A while back when I read Jonny’s article about his adventures in Thailand, I reflected on the fact that while I had been staring at a computer screen for the last three months, he was playing with elephants, AK-47’s, hiking in jungles, bathing in waterfalls, meeting new people, and so on.
Jonathan once ask this question on his blog:
“Isn’t technology supposed to make life easier, more affordable, and less complicated? Theoretically, life should be getting easier, not more difficult. Has that been your experience, or is the exact opposite true?”
I answered it this way:
“Technology is making meeting the needs of our daily existence easier, but it certainly isn’t making life overall easier. I think technology is creating such an unnatural environment for human beings to exist in that our minds and bodies can’t take it. We are not made to be connected 24/7, socializing through a computer, living in a concrete jungle, and up all night in the artificial lights. Our brains are exhausted from over stimulation of the unnatural kind.”

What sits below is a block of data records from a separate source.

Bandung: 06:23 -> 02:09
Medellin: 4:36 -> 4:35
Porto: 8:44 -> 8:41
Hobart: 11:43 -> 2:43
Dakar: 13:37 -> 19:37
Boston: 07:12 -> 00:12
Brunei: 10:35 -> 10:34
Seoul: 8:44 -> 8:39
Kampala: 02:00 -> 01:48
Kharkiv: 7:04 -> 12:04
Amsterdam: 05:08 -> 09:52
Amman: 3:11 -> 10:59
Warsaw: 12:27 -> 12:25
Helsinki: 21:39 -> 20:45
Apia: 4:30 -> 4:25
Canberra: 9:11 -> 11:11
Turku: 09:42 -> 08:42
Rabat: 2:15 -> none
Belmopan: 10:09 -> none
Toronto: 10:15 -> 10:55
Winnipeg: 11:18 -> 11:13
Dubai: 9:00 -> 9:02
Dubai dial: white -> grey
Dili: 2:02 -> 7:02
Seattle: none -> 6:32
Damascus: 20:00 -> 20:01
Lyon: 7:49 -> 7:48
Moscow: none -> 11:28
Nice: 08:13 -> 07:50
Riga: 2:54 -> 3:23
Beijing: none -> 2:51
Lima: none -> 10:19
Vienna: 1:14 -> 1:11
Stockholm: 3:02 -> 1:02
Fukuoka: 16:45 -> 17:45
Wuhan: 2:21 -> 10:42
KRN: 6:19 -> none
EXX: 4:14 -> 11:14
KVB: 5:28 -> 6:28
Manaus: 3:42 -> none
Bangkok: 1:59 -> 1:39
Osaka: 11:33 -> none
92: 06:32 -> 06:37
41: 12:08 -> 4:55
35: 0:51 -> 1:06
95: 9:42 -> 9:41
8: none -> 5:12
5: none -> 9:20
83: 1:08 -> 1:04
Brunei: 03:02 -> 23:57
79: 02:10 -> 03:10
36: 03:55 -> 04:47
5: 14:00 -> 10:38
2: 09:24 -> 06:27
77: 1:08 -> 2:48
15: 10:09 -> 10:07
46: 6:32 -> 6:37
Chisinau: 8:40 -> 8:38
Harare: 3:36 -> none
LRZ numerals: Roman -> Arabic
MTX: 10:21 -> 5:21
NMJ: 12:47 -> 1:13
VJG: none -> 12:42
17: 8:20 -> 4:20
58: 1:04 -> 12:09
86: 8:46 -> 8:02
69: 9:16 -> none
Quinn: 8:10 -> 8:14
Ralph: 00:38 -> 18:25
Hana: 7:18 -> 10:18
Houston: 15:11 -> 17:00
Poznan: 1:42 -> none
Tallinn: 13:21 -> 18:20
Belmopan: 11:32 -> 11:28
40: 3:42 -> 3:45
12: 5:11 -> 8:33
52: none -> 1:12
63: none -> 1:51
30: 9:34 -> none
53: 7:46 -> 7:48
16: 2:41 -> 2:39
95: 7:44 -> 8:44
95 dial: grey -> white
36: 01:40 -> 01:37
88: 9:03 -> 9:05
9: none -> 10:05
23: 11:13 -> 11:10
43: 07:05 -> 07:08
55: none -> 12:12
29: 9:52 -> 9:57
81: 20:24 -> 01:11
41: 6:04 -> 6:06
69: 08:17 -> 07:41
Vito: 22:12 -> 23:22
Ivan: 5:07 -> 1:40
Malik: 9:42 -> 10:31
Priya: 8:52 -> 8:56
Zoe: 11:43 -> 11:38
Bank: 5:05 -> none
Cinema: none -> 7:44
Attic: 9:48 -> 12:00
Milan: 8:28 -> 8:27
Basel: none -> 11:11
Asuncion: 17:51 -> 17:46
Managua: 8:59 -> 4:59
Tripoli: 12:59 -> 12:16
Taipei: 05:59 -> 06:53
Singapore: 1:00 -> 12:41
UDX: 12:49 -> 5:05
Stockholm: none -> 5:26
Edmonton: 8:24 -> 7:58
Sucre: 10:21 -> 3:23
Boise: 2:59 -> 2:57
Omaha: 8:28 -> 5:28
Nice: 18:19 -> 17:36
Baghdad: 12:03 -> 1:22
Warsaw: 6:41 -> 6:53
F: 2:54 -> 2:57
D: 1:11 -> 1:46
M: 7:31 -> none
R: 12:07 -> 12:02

It’s not just computers. We have to include TV and all kinds of handheld devices as well. Did you know that 60% of smart phone users admit they check email in the bathroom? The BlackBerry is called the CrackBerry for a good reason. It’s like a crack addict taking a hit – dopamine floods the addict’s brain. When you get a text or an email or an IM your brain gets a shot of dopamine. It’s like pulling the lever on the slot machine and seeing all 7’s. When I first had a BlackBerry, I thought it was an incredible freeing experience. I felt like I was unchained from my laptop. In reality I had just added more links to the ever-growing chain that was slowly enslaving me.
The other day I had lunch with four good friends of mine. Like all of our lunch dates, it was wonderful. I found myself wondering why on earth I ever eat lunch staring at the computer screen. Is technology connecting us or disconnecting us? Are we losing our ability to truly know one another the in the physical sense required by our brains and bodies?
When I read a personal email from a friend, it is great. But it is not as personal as a handwritten letter or a phone call. It’s not as personal as talking to them face-to-face. It comes in the same medium and looking basically the same as hundreds of other emails I get every day. Does my email-numbed brain really separate out that personal email from all the others in a fundamental way? I don’t think so. I also think it was written in the same mindset. When you receive and send so many emails, you can’t help but be affected by the mind-numbing context in which they travel.
When I was a kid there were only three TV stations and it was black and white until I was in middle-school. Video games, movie videos, personal computers, cell phones, etc. were simply unheard of back then. I barely knew what a computer was except that it helped us land on the moon. If you didn’t want to be bored, you went outside and played with other kids. You did what humans evolved to do – interact socially. When the weather was bad or at night a lot of us read books or played games with our families.
Scientists have discovered something called mirror neurons in our brains. These neurons fire both when we act and when we watch somebody else act. We empathize and in a certain respect actually feel the behavior of others because the same neurons are firing in our own heads. When you see someone get punched, you recoil and grimace because your mirror neurons are firing. My mirror neurons are not firing when I read or write an email or a tweet. My body is not in synch with my virtual conversation partner. It is not dancing the non-verbal dance that nature intended.
Why go somewhere to be with people when it is so easy to entertain yourself staring at a screen. Why go to the store to buy something when you can order it online and have it delivered. When you go to common places, you hear less conversation and more clicking. People aren’t talking with real people, they are typing on machines; sometimes tiny little phone machines.
We thought that when people stopped reading and socializing with each other and instead spent hours staring absently at a TV screen that something important was being lost. We thought people were giving up a real world in favor of a virtual world. We really had no idea back then of what was yet to come. We are rapidly retreating into virtual common places with no end in sight. We are exchanging our physical interaction for virtual interaction.
When I go into a public library now, the place is packed. But it isn’t packed with people browsing for books. It is packed with people staring quietly into computer screens. I hope my grandchildren, if I ever have any, hang out with their friends instead of laying on their beds texting each other. I hope when they go into a library it is to find a book and not type on a computer.
I think we can do great things with all this technology, but we have to use it wisely and with full awareness of our physical social needs, or it may turn us into something we don’t really want to be. Maybe it already has.